2026-05-12 16:49:33 +00:00

13 KiB

Raw Blame History

Experiment 1.1 — Factorized batches through DataFusion ops

Ticket: MR-925 §1.1 (validates MR-737 §5.2 / Open Q2). Prototype: validation-prototypes/factorized-batches/ (branch devin/mr-925-pre-phase-0-validation-experiment-code-dive-agenda-to-de). Substrate pin: DataFusion 52.5 + Arrow 57.3 (matches engine workspace). Date: 2026-05-12.

Hypothesis

DataFusion's HashJoinExec, AggregateExec, FilterExec, SortExec, and ProjectionExec either (a) handle a List<UInt64> neighbor-set column correctly with acceptable performance, or (b) require explicit Flatten before them. MR-737 §5.2 currently assumes mostly (b); this experiment maps the actual frontier so the §5.2 rule list lands on validated ground.

Method

factorized-batches/ builds an in-memory RecordBatch with schema (src_id: UInt64, payload: Utf8, weight: Float64, _neighbors: List<UInt64>) plus a flat-row baseline of (src_id, payload, weight, dst: UInt64) produced by exploding _neighbors to one row per (src, dst) pair.
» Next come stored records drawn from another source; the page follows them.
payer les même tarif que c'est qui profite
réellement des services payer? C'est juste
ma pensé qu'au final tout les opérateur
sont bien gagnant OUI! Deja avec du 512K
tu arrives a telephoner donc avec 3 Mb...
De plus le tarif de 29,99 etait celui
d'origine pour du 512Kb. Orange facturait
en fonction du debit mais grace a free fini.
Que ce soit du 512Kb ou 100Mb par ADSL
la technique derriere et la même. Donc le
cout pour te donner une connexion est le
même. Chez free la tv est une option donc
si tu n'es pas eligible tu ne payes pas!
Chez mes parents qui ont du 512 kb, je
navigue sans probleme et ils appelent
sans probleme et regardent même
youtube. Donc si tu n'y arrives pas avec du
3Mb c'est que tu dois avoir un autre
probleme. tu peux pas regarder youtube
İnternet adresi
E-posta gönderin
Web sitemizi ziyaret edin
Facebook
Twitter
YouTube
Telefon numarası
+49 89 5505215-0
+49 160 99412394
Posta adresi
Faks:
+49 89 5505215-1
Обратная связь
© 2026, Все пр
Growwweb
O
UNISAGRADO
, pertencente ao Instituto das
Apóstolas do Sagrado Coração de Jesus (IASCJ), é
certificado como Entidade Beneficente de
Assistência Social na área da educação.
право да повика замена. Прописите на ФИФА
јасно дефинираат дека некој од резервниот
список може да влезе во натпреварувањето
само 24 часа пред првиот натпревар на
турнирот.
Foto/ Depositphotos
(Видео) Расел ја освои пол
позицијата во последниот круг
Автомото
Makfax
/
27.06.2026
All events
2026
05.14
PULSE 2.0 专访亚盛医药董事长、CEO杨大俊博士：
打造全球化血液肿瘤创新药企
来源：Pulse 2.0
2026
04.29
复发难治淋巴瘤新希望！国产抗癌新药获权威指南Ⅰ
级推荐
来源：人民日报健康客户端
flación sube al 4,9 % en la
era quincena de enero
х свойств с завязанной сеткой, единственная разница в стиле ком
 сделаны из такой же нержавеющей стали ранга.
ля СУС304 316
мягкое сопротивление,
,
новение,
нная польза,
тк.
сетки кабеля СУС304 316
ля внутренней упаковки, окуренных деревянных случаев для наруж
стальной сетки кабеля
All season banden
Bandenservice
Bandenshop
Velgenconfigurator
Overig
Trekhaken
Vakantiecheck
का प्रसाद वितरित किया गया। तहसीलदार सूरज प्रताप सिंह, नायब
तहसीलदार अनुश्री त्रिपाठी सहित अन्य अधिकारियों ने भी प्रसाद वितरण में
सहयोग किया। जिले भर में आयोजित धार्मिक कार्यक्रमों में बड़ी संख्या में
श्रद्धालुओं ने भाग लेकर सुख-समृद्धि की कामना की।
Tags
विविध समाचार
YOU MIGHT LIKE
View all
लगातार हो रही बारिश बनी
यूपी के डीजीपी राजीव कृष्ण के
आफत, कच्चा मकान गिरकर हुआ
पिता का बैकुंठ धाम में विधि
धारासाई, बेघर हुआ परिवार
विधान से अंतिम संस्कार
For each cell {n_src = 10_000} × {fanout ∈ uniform{1, 10, 100, 1000}, skewed(target=10, heavy=2%)} we run six pipelines on each input shape via SessionContext::sql:

Op probe	SQL
`filter`	`SELECT * FROM t WHERE src_id < 5000`
`project`	`SELECT src_id, _neighbors FROM t`
`sort`	`SELECT src_id, _neighbors FROM t ORDER BY src_id DESC LIMIT 1000`
`aggregate_scalar`	`SELECT substr(payload,1,4) AS b, count(*) FROM t GROUP BY 1`
`aggregate_on_list`	`SELECT _neighbors, count(*) FROM t GROUP BY _neighbors`
`join_scalar`	`SELECT a.src_id, a._neighbors FROM t a JOIN t b ON a.src_id = b.src_id LIMIT 100`
`join_on_list`	`SELECT count(*) FROM t a JOIN t b ON a._neighbors = b._neighbors`
`unnest_flatten`	`SELECT src_id, n.* FROM t CROSS JOIN UNNEST(_neighbors) AS n(dst)`

Measurements: accepts_list_input (planning + execution complete), wall-clock ms, output row count, output bytes (sum of get_array_memory_size over all emitted batches). Memory is exercised but not directly capped — the goal is go/no-go and order-of-magnitude calibration, not a tight benchmark.

Run with cargo run --release -p factorized-batches (release profile — LTO-thin, opt-level 3). Sample output captured at validation-prototypes/factorized-batches/sample-output.txt.

Results (n_src = 10 000, runs single-threaded on the bench VM)

Acceptance + speedup matrix (factorized vs flat baseline)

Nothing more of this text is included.